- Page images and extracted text
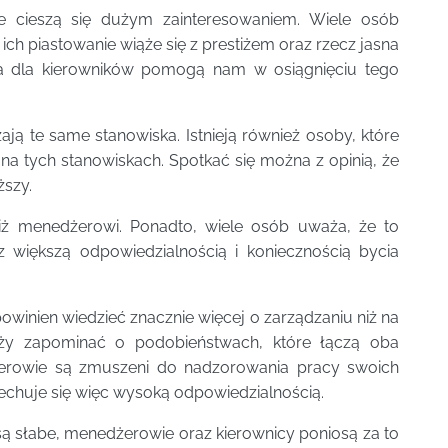
ie cieszą się dużym zainteresowaniem. Wiele osób
ich piastowanie wiąże się z prestiżem oraz rzecz jasna
ia dla kierowników pomogą nam w osiągnięciu tego
ją te same stanowiska. Istnieją również osoby, które
a tych stanowiskach. Spotkać się można z opinią, że
ższy.
iż menedżerowi. Ponadto, wiele osób uważa, że to
 większą odpowiedzialnością i koniecznością bycia
winien wiedzieć znacznie więcej o zarządzaniu niż na
leży zapominać o podobieństwach, które łączą oba
żerowie są zmuszeni do nadzorowania pracy swoich
echuje się więc wysoką odpowiedzialnością.
są słabe, menedżerowie oraz kierownicy poniosą za to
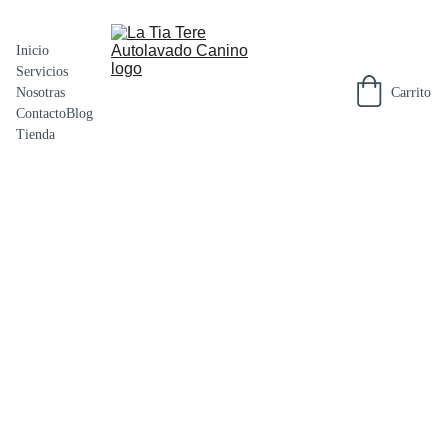
Inicio
Servicios
Carrito
Nosotras
Contacto
Blog
Tienda
Bocadit
os
snack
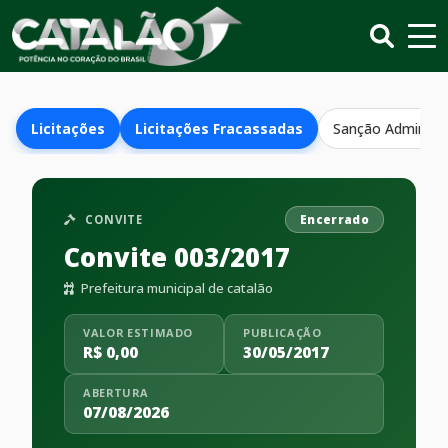
Licitações
Licitações Fracassadas
Sanção Administr
CONVITE
Encerrado
Convite 003/2017
Prefeitura municipal de catalão
VALOR ESTIMADO
PUBLICAÇÃO
R$ 0,00
30/05/2017
ABERTURA
07/08/2026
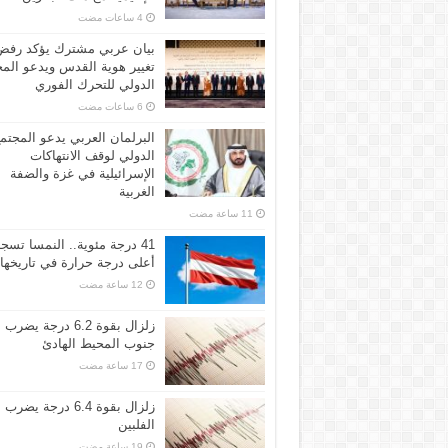
بيان عربي مشترك يؤكد رفض
تغيير هوية القدس ويدعو الم
الدولي للتحرك الفوري
البرلمان العربي يدعو المجتم
الدولي لوقف الانتهاكات
الإسرائيلية في غزة والضفة
الغربية
41 درجة مئوية.. النمسا تسج
أعلى درجة حرارة في تاريخها
زلزال بقوة 6.2 درجة يضرب
جنوب المحيط الهادئ
زلزال بقوة 6.4 درجة يضرب
الفلبين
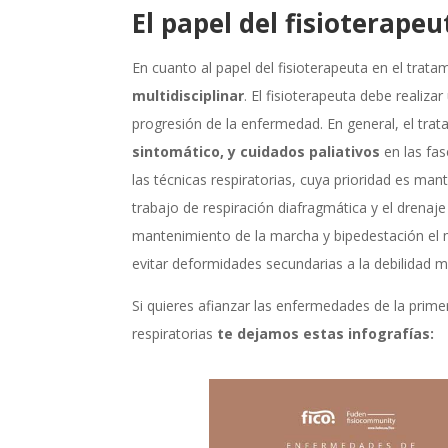
El papel del fisioterape
En cuanto al papel del fisioterapeuta en el trat
multidisciplinar
. El fisioterapeuta debe realiza
progresión de la enfermedad. En general, el tra
sintomático, y cuidados paliativos
en las fas
las técnicas respiratorias, cuya prioridad es mant
trabajo de respiración diafragmática y el drenaje
mantenimiento de la marcha y bipedestación el m
evitar deformidades secundarias a la debilidad m
Si quieres afianzar las enfermedades de la prime
respiratorias
te dejamos estas infografías:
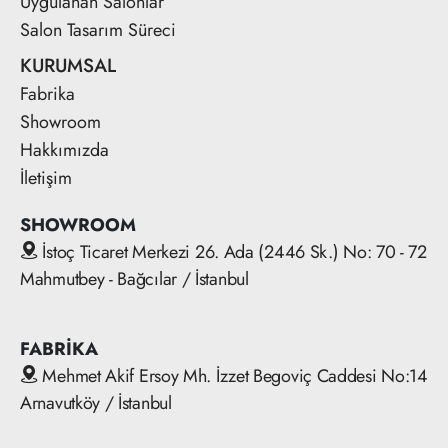
Uygulanan Salonlar
Salon Tasarım Süreci
KURUMSAL
Fabrika
Showroom
Hakkımızda
İletişim
SHOWROOM
İstoç Ticaret Merkezi 26. Ada (2446 Sk.) No: 70 - 72
Mahmutbey - Bağcılar / İstanbul
FABRİKA
Mehmet Akif Ersoy Mh. İzzet Begoviç Caddesi No:14
Arnavutköy / İstanbul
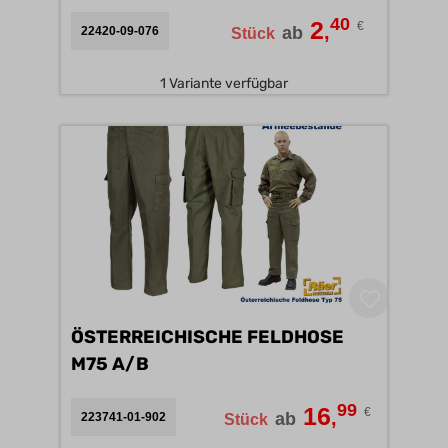
40
2
€
,
ab
22420-09-076
Stück
1 Variante verfügbar
ÖSTERREICHISCHE FELDHOSE
M75 A/B
99
16
€
,
ab
223741-01-902
Stück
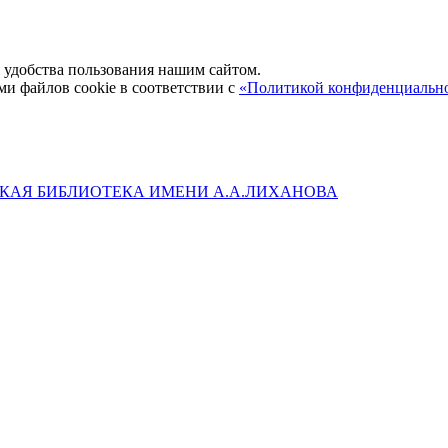
удобства пользования нашим сайтом.
ми файлов cookie в соответствии с
«Политикой конфиденциальн
КАЯ БИБЛИОТЕКА ИМЕНИ А.А.ЛИХАНОВА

- WORK REQUEST
Lines that hold "respiratorias" are the ones to copy, so pick each out from the data.

- RESPONSE
las técnicas respiratorias, cuya prioridad es mant
respiratorias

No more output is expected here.